Second, legal documents should be drafted to allow for substituted decision-making. This way, the people they choose will be able to make legal and financial decisions for them when they are no longer able to. Primarily, a Power of Attorney is used, although joint checking accounts are also useful. One or more people can be chosen to act as an agent, and the principal can also choose whether they must act together or independently.

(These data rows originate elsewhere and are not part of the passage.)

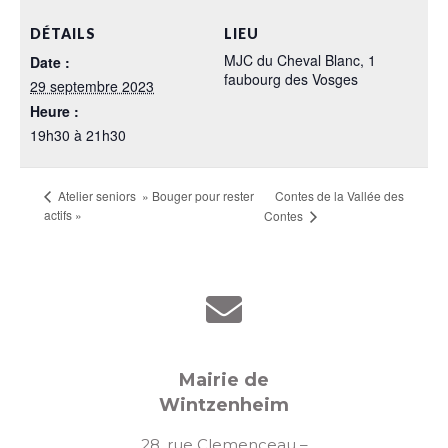
DÉTAILS
LIEU
MJC du Cheval Blanc, 1
Date :
faubourg des Vosges
29 septembre 2023
Heure :
19h30 à 21h30
Contes de la Vallée des
Atelier seniors » Bouger pour rester
actifs »
Contes
Mairie de
Wintzenheim
28, rue Clemenceau –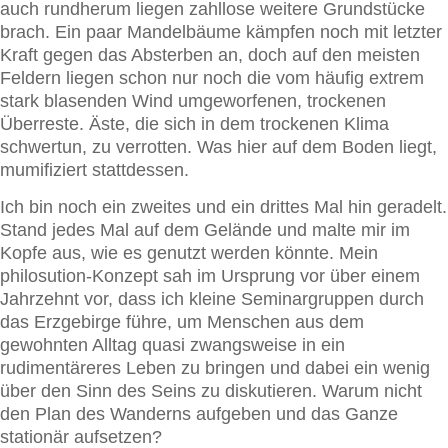
auch rundherum liegen zahllose weitere Grundstücke
brach. Ein paar Mandelbäume kämpfen noch mit letzter
Kraft gegen das Absterben an, doch auf den meisten
Feldern liegen schon nur noch die vom häufig extrem
stark blasenden Wind umgeworfenen, trockenen
Überreste. Äste, die sich in dem trockenen Klima
schwertun, zu verrotten. Was hier auf dem Boden liegt,
mumifiziert stattdessen.
Ich bin noch ein zweites und ein drittes Mal hin geradelt.
Stand jedes Mal auf dem Gelände und malte mir im
Kopfe aus, wie es genutzt werden könnte. Mein
philosution-Konzept sah im Ursprung vor über einem
Jahrzehnt vor, dass ich kleine Seminargruppen durch
das Erzgebirge führe, um Menschen aus dem
gewohnten Alltag quasi zwangsweise in ein
rudimentäreres Leben zu bringen und dabei ein wenig
über den Sinn des Seins zu diskutieren. Warum nicht
den Plan des Wanderns aufgeben und das Ganze
stationär aufsetzen?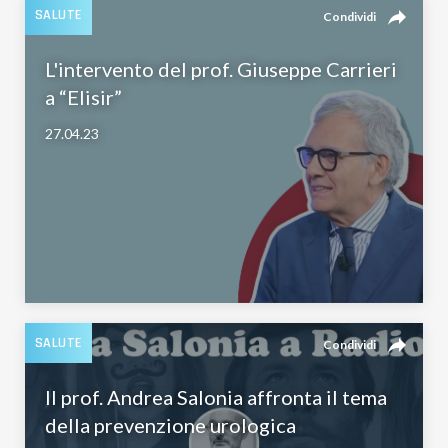
reply
SALUTE
Condividi
L'intervento del prof. Giuseppe Carrieri
a “Elisir”
27.04.23
reply
SALUTE
Condividi
Il prof. Andrea Salonia affronta il tema
della prevenzione urologica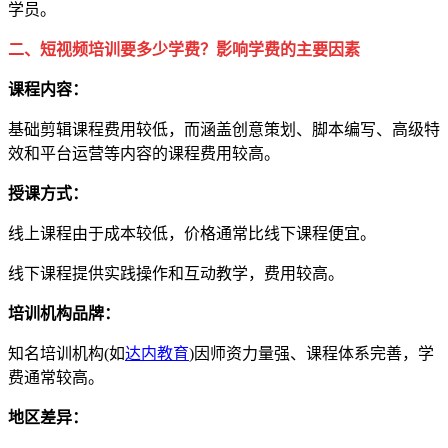
学员。
二、
短视频培训要多少学费？
影响学费的主要因素
课程内容：
基础剪辑课程费用较低，而涵盖创意策划、脚本编写、高级特
效和平台运营等内容的课程费用较高。
授课方式：
线上课程由于成本较低，价格通常比线下课程便宜。
线下课程提供实践操作和互动教学，费用较高。
培训机构品牌：
知名培训机构(如
达内教育
)因师资力量强、课程体系完善，学
费通常较高。
地区差异：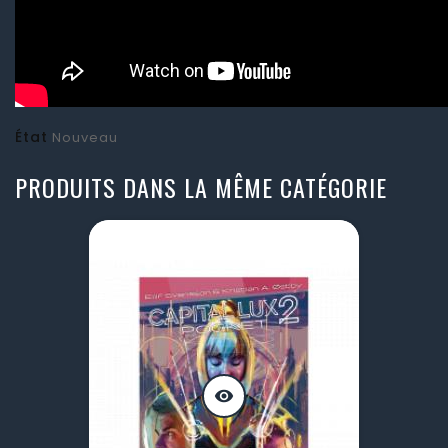
État
Nouveau
PRODUITS DANS LA MÊME CATÉGORIE
visibility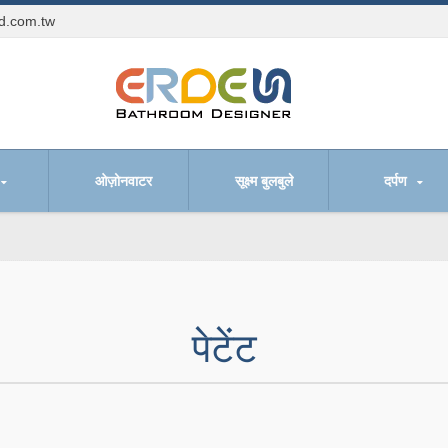
td.com.tw
ओज़ोनवाटर
सूक्ष्म बुलबुले
दर्पण
पेटेंट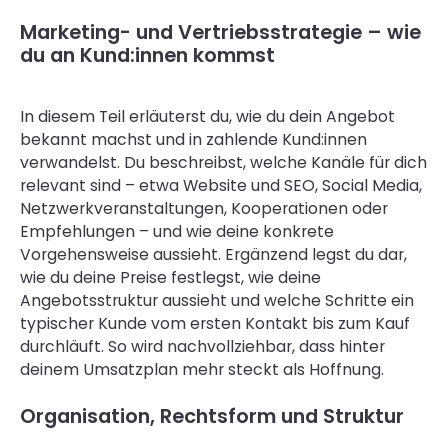
Marketing- und Vertriebsstrategie – wie
du an Kund:innen kommst
In diesem Teil erläuterst du, wie du dein Angebot
bekannt machst und in zahlende Kund:innen
verwandelst. Du beschreibst, welche Kanäle für dich
relevant sind – etwa Website und SEO, Social Media,
Netzwerkveranstaltungen, Kooperationen oder
Empfehlungen – und wie deine konkrete
Vorgehensweise aussieht. Ergänzend legst du dar,
wie du deine Preise festlegst, wie deine
Angebotsstruktur aussieht und welche Schritte ein
typischer Kunde vom ersten Kontakt bis zum Kauf
durchläuft. So wird nachvollziehbar, dass hinter
deinem Umsatzplan mehr steckt als Hoffnung.
Organisation, Rechtsform und Struktur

A Health Care Representative is selected to make medical decisions and can and often is someone other than the person making the legal and financial decisions. While only one attorney can act at a time for medical decisions, a successor attorney may be appointed. When making decisions at the end of life, such as withdrawing life support, a living will is also recommended to clearly state if the patient so chooses that they do not wish to be kept alive by artificial means such as tube feeding. This refers to a potential situation in which the patient has no meaningful existence, no hope of recovery, and no ability to feed themselves.

Power of Attorney and Health Care Proxy are essential first steps. If a client becomes incapacitated before implementing their own plan, the state may become involved in the state's plan, i.e. care proceedings. If you have not made the arrangements described above, the state may appoint a legal guardian. Not only is custodial care expensive and time-consuming, but the patient and his family lose control over who will provide supervision. For example, the court may appoint a local lawyer, someone previously unknown to the family. Perhaps the greatest disadvantage of appointing a legal guardian is that the desired asset protection strategies will be subject to court approval, which it may not grant.

People suffering from Alzheimer's disease, Parkinson's disease, or senile dementia often face the prospect of spending years in a nursing home, costing an average of over ten thousand dollars a month in many areas of New York State. Once cognitive impairment is diagnosed, long-term care insurance is unavailable, so alternative methods of asset protection should be explored.

Most people are aware that Medicaid can "look back" for up to five years from the date an applicant transferred assets. It is therefore necessary to establish MAPT as soon as possible after the diagnosis of Alzheimer's disease. Fortunately, five-year hindsight is not an all-or-nothing proposition. If, say, three years pass and a senior needs nursing home care, the family would only have to pay privately for the two years remaining until they become eligible for Medicaid. In other words, it always pays to start.